Only text is carried over. Reproduce the entries below exactly.

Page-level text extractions
────────────────
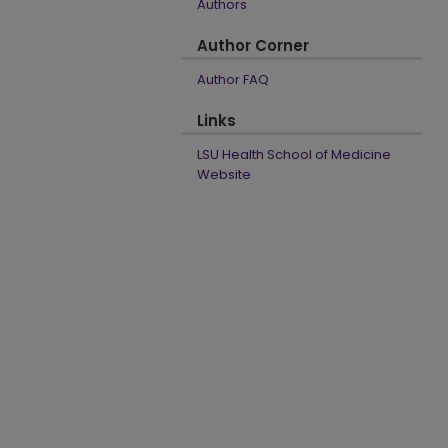
Authors
Author Corner
Author FAQ
Links
LSU Health School of Medicine
Website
────────────────
• **OUTPUT**
Authors
Author Corner
Author FAQ
Links
LSU Health School of Medicine
Website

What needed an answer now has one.